Auf Anfragen hin gibt es nun eine kleine Auswahl der Fotos meiner diesjährigen Osterreise nach Rumänien und Kroatien über Ungarn. Am Abend des 17. 4. 2011 bestieg ich den ÖBB Schlafwagen des D 347 "Dacia" von Wien nach Bukarest. Ich hatte auch mit T3-Ticket ein Abteil im P-Wagen für mich alleine, mein Lieblingsschlafwagenabteil, allerdings ist die Laufruhe nicht mehr die beste. Ich hatte eine kurze Nacht vor mir, nur 7 Stunden, Ankunft in Arad sollte gegen 4 Uhr osteuropäischer Zeit sein, also schon um 3 nach meiner mitteleuropäischen inneren Uhr. Die Nacht verlief ruhig, bis auf eine Zwangsbremsung gegen 1 Uhr, woraufhin mehrere Eisenbahner unseren Schaffner weckten. Mit insgesamt 30 Minuten Verspätung erreichten wir die Grenze, an der noch immer kontrolliert wird, allerdings nicht furchtbar streng. Die Verspätung war mir nur recht, mein erster Anschlusszug in Arad sollte erst in einer Stunde fahren. In Arad kamen wir am Hausbahnsteig an, der eigentlich überall in Rumänien gut in Schuss gehalten wird, die Beschilderung erinnerte mich an Italien. Nachdem ich die Abfahrt des "Dacia" hinter einer 47er auf der Hauptstrecke Richtung Brasov und Bukarest aufgenommen hatte, begab ich mich durch die Unterführung zum letzten der zwei Nebenbahnsteige, hier war alles etwas heruntergekommen. Auf den angrenzenden Gütergleisen gibt es die ganze Zeit regen Verkehr, auch einige Private kommen vorbei und sorgen für viel Abwechslung. Der Garnitur meines Zuges P 3123 Arad - Brad näherte sich eine 65er, die von gut gelaunten Verschiebern angekuppelt wurde. Ich stieg nun in den dunklen Zug, den ich nur eine halbe Stunde bis zum Knotenpunkt Sântana (auch Sintana genannt = "Sankt Anna") benutzen würde. Kurz vor der Abfahrt kam leider von mir nicht fotografier- oder filmbar ein Güterzug mit einem U-Boot als Vorspann vorbei.

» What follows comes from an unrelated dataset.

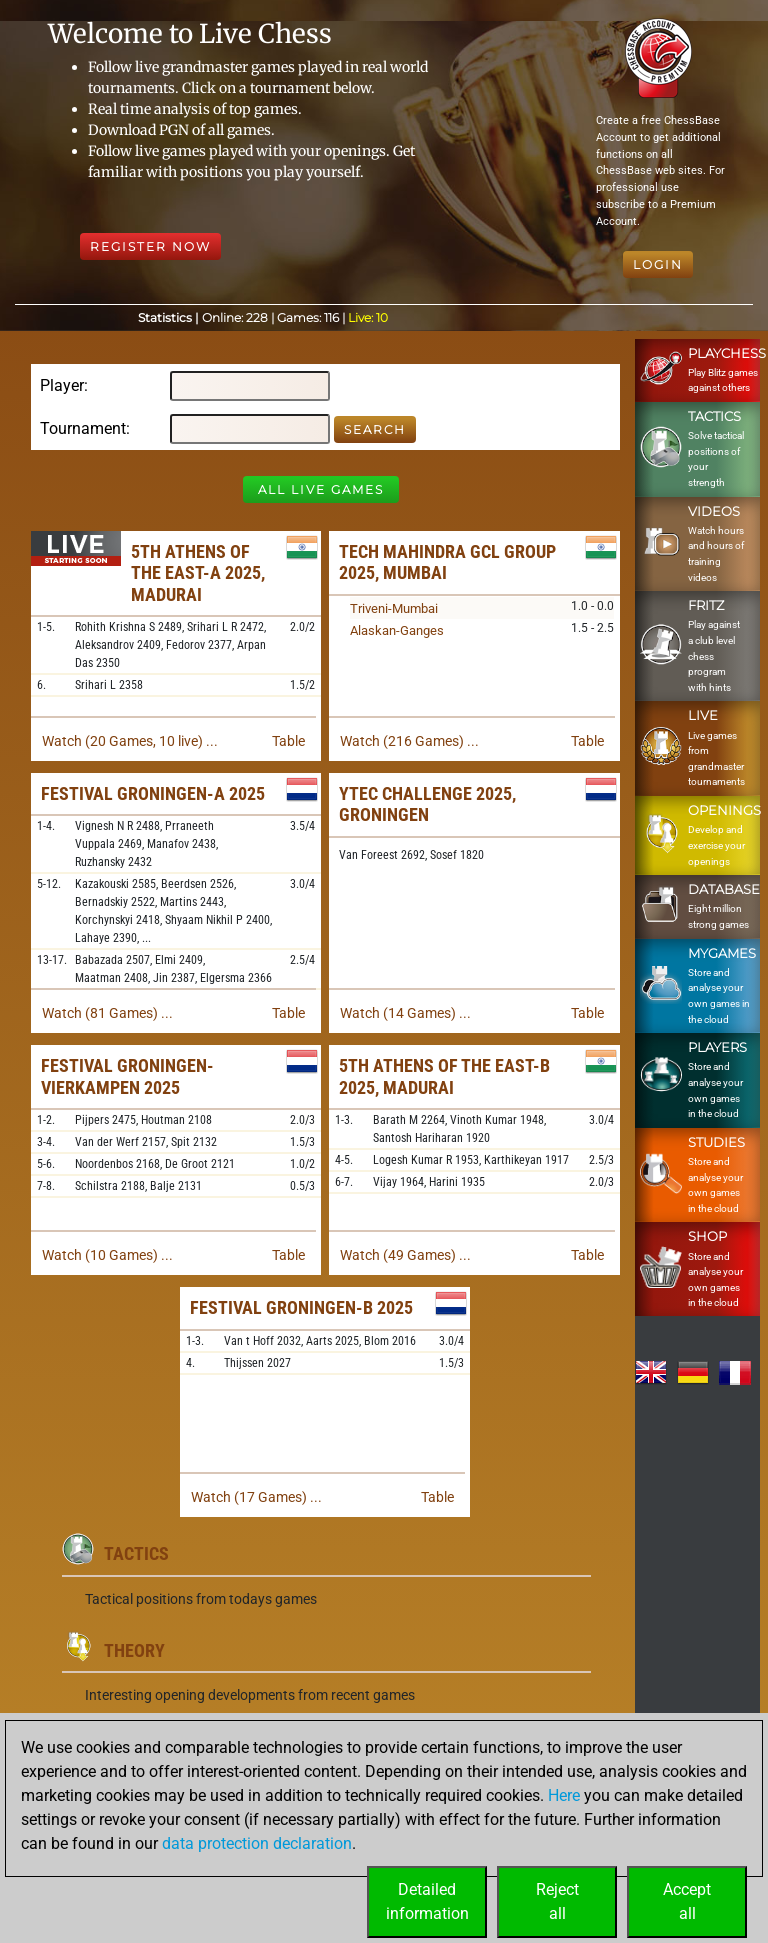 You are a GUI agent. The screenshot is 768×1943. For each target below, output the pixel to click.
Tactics (136, 1553)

Wir fuhren nun ein kurzes Stück auf der Hauptstrecke zurück Richtung Ungarn, bevor die bis Sântana zweigleisige Dieselstrecke nach Norden abbog. Die Schaffner kamen mit Taschenlampe ausgestattet zur Fahrkartenkontrolle vorbei, auf die Zugbeleuchtung war eher wenig Verlass. Lustigerweise war ich schon nach den wenigen Minuten am Bahnsteig unter dem Spitznamen "Paparazzi" bekannt!
In Sântana stieg ich in herrlicher Morgenstimmung aus, noch war es dunkel, aber am Horizont dämmerte es schon. Überall im fast 15.000 Einwohner zählenden Ort erwachten die Hähne und gaben ein Krähkonzert von sich. Die 65er dieselte auf der Strecke Richtung Ineu und Brad weiter, während kurz darauf ein ehemaliger SNCF X 4500 des privaten Betreibers RegioTrans Sântana Richtung Arad verliess. Einen spektakulären Anblick bot der untergehende Mond, der sich knapp über dem Horizont tiefrot verfärbte.
In der Dunkelheit marschierte ich die Strecke Richtung Norden entlang und musste einem ein Grundstück verteidigendes Hundepärchen ausweichen. Doch bald war die nördliche Bahnhofsausfahrt erreicht, wo sich die Strecken Richtung Oradea und Ineu aufteilen. Erdhügel von Bauarbeiten ermöglichten noch dazu einen Überblick über die bis zu den Bergen in der Ferne komplett flache Landschaft.

Tren accelerat (Eilzug) A 1744 Baia Mare - Timisoara in Form eines CFR Desiro konnte ich mit dem untergehenden Mond auf Chip bannen.


Ein Grund meiner frühen Anwesenheit vor Ort war die einzige Malaxa 77-9xx Leistung ab Arad, der Frühzug nach Chisineu Cris (Cris, auf deutsch Kreisch, ist der Fluss (oder die Flüsse), der dieser Region nördlich von Arad den Namen Kreischgebiet gibt, südlich angrenzend ist das Banat). Pünktlich um halb sieben kam P 3729 des Weges, bestehend aus einem urigen Malaxa-Doppel.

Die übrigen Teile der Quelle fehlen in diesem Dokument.